Suffering and worship

More than that, we rejoice in our sufferings, knowing that suffering produces endurance, and endurance produces character, and character produces hope, and hope does not put us to shame, because God's love has been poured into our hearts through the Holy Spirit who has been given to us.

—Romans 5:3-5

Then Job arose and tore his robe and shaved his head and fell on the ground and worshiped.

—Job 1:20

Job's response to devastating losses, juxtaposed with the truth of this passage from Romans, leads me to conclude that many of us have little idea what it means to worship. Our imaginings might include hand clapping, repetitive choruses, swaying banners and crowds, and liberal use of the phrase "the Lord." Or they might be quieter, with closed eyes, soft music, lots of candles, and quiet reverence. Indeed, worship does not necessarily exclude any of that. But Job is doing something else here.

I could go on and on, both because I have a lot of thoughts on it and because I can hardly be sure of most of them, but I think our lack of understanding often boils down to three factors (separately or in tandem):
  • Real suffering, however it may manifest, is kept so far from our faith that when it comes, it not only undoes us (as it does Job), but also undoes our understanding of God.
  • Our other efforts toward worship are so feeble, sporadic, and unfocused that they simply do not have the substance to hold up when faced with real suffering.
  • We imagine God to be something less than He is (and usually, if we're honest, someone less than we are).
Put another way, we disconnect the big stuff (either avoiding it or wallowing in it), we focus on the small stuff, and we don't deal with God as God.
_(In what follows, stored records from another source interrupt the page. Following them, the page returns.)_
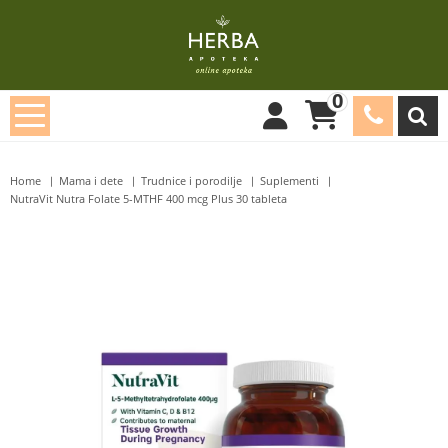
0
Home
Mama i dete
Trudnice i porodilje
Suplementi
NutraVit Nutra Folate 5-MTHF 400 mcg Plus 30 tableta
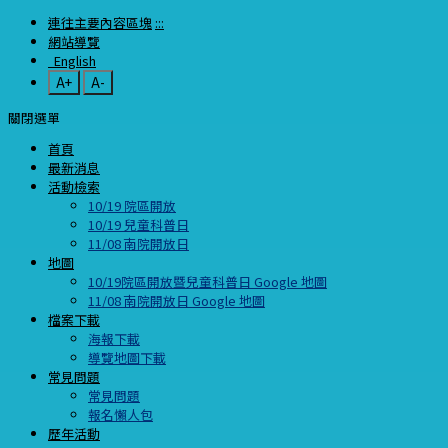
連往主要內容區塊
:::
網站導覽
English
A+
A-
關閉選單
首頁
最新消息
活動檢索
10/19 院區開放
10/19 兒童科普日
11/08 南院開放日
地圖
10/19院區開放暨兒童科普日 Google 地圖
11/08 南院開放日 Google 地圖
檔案下載
海報下載
導覽地圖下載
常見問題
常見問題
報名懶人包
歷年活動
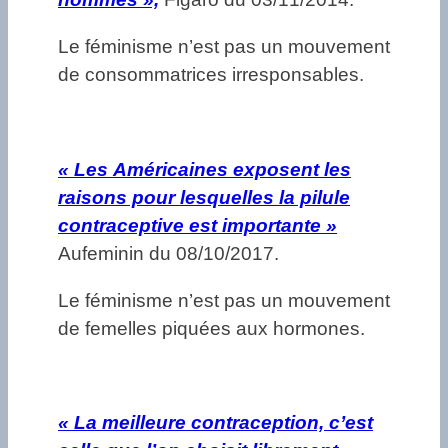
Le féminisme n’est pas un mouvement
de consommatrices irresponsables.
«
Les Américaines exposent les
raisons pour lesquelles la pilule
contraceptive est importante »
Aufeminin du 08/10/2017.
Le féminisme n’est pas un mouvement
de femelles piquées aux hormones.
«
La meilleure contraception, c’est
That's why real hope, and suffering endured in its context, is so incredibly beautiful. It's the fresh air we need in our cramped personal dramas (and even an open door through which we can leave them). We know it when we see it, and even in the midst of weeping and wailing, there is also worship, because God is God and we are coming to bring the whole of ourselves before Him.

Suffering and worship: Addendum

Another thought that was in my head this morning, but momentarily escaped:

One of the reasons we don't fully understand the relationship between worship and suffering is that we imagine worshipping in spite of suffering. That's not Job's way, or Jesus'. We must instead learn to worship in our suffering. And while this seems very challenging, I really think one of the biggest obstacles to worshipping Him this way is the former screwed-up notion. Once that's dismissed, we're free to cry, "Abba, Father."